Statement: This image is from the series ‘As Dusk Crawls', and for me exudes a sense of stillness and peace. Raindrops trapped by a spider’s web highlight gossamer usually only visible in certain light. There is a calmness about the natural world that cannot be found elsewhere - even when we are alone, we do not feel lonely.  

Megan Zecchin
Bio: Megan Zecchin is a photographer whose narrative work relies heavily on the poetic and the metaphysical.  Megan received her MFA in Photography from the University of Houston and her BFA in Studio Art from Lamar University in Beaumont, TX. She currently lives and works in Houston, TX, and is a professor of photography and art at Blinn College in Bryan, TX.

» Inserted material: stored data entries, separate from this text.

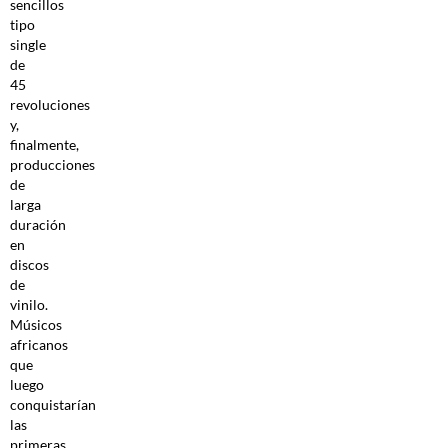
sencillos
tipo
single
de
45
revoluciones
y,
finalmente,
producciones
de
larga
duración
en
discos
de
vinilo.
Músicos
africanos
que
luego
conquistarían
las
primeras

Statement: This image comes from my series, Absence Presence, which originated from keeping a list of any topic that startled me and felt significant, and making photographs that provoked me in a similar emotional context. Examples of items on the list are: mirror neurons, the golden record, and attempts to weigh the soul. The resulting images all deal with efforts to connect and the search for tangible evidence of things unseen; marks of change and loss.

Yuyang Zhang
Bio: Grew up in Wuhan China, Yuyang Zhang is a multi-disciplinary queer artist currently living in Portland, Oregon. His works often revolve around topics related to automotive culture and cultural identity and the millennial life on the interweb.

Statement: My works intend to find connection and calm through separate images in a chaotic and unsettling time like this. By layering different times and locations, they invite people to connect and imagine new narratives. In a world where we are greeted with pain and grief, these photos are a visual gateway to find a little bit of inner peace.